**WHAT TO WORK ON:** Print the records below exactly, omitting all pictures.
*** MATERIAL PROVIDED
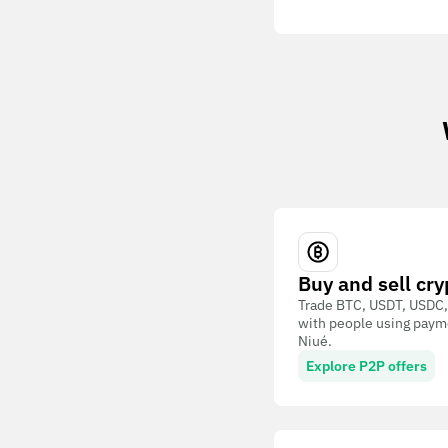
Buy and sell cry
Trade BTC, USDT, USDC,
with people using paym
Niué.
Explore P2P offers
******
**EXPECTED ANSWER:**
Buy and sell cry
Trade BTC, USDT, USDC,
with people using paym
Niué.
Explore P2P offers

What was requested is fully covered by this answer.